3. Patch the launcher (`~/.local/share/applications/1password.desktop`) with
whichever flag works.
4. If neither works: this is by-design upstream behavior and the realistic
answer is the browser-extension workaround. Document in
`client/README.md` under "Limitations."
**Complexity**: low (test command-line flags) to medium (patching .desktop
file properly).
---
## P2 — Resolve `<host>.lan` from clients
**Symptom**: `getent hosts <host>.lan` returns nothing — there's no DNS or
mDNS entry for the friendly LAN name. Clients work via raw IP
(`192.168.x.y`), and the host cert SAN covers both the .lan name and the IP,
so cert trust works either way. The friendly name just isn't reachable.
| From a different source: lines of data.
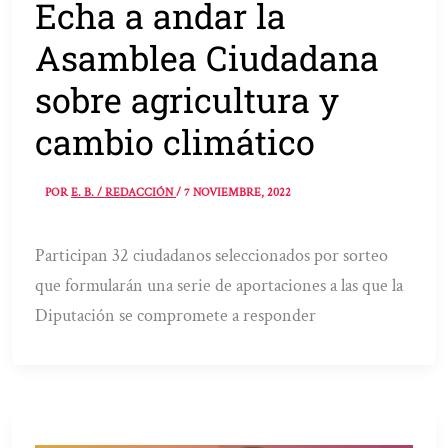
Echa a andar la
Asamblea Ciudadana
sobre agricultura y
cambio climático
POR
E. B. / REDACCIÓN
/
7 NOVIEMBRE, 2022
Participan 32 ciudadanos seleccionados por sorteo
que formularán una serie de aportaciones a las que la
Diputación se compromete a responder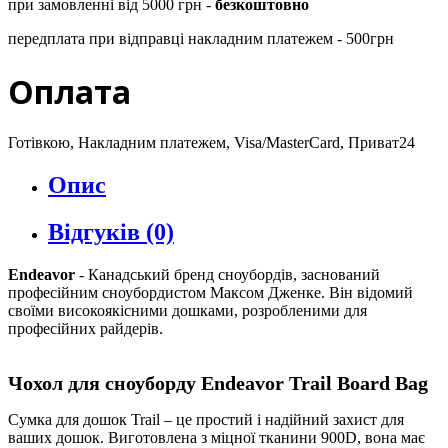
при замовленні від 5000 грн -
безкоштовно
передплата при відправці накладним платежем - 500грн
Оплата
Готівкою, Накладним платежем, Visa/MasterCard, Приват24
Опис
Відгуків (0)
Endeavor
- Канадський бренд сноубордів, заснований
професійним сноубордистом Максом Дженке. Він відомий
своїми високоякісними дошками, розробленими для
професійних райдерів.
Чохол для сноуборду Endeavor Trail Board Bag
Сумка для дошок Trail – це простий і надійний захист для
ваших дошок. Виготовлена з міцної тканини 900D, вона має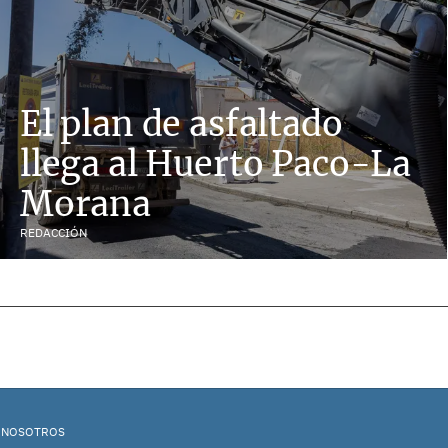
El plan de asfaltado
llega al Huerto Paco-La
Morana
REDACCIÓN
 NOSOTROS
**Current workaround**: use the LAN IP, or add `<IP> <host> <host>.lan` to
the Mac's `/etc/hosts`.
**Fix sketch**: this is a network-layer change, not a repo change.
- **Unifi**: Settings → Networks → (your network) → DHCP → static reservation
for the host machine + Settings → DNS or "Local domain name" → set to
`lan`. Then the controller publishes `A` records for every reserved
device.
- **pi-hole / dnsmasq**: add an `address=/<host>.lan/<IP>` entry.
- **avahi-daemon**: would publish via mDNS, but Macs and some Linux clients
don't always pick it up. Less reliable than proper DNS.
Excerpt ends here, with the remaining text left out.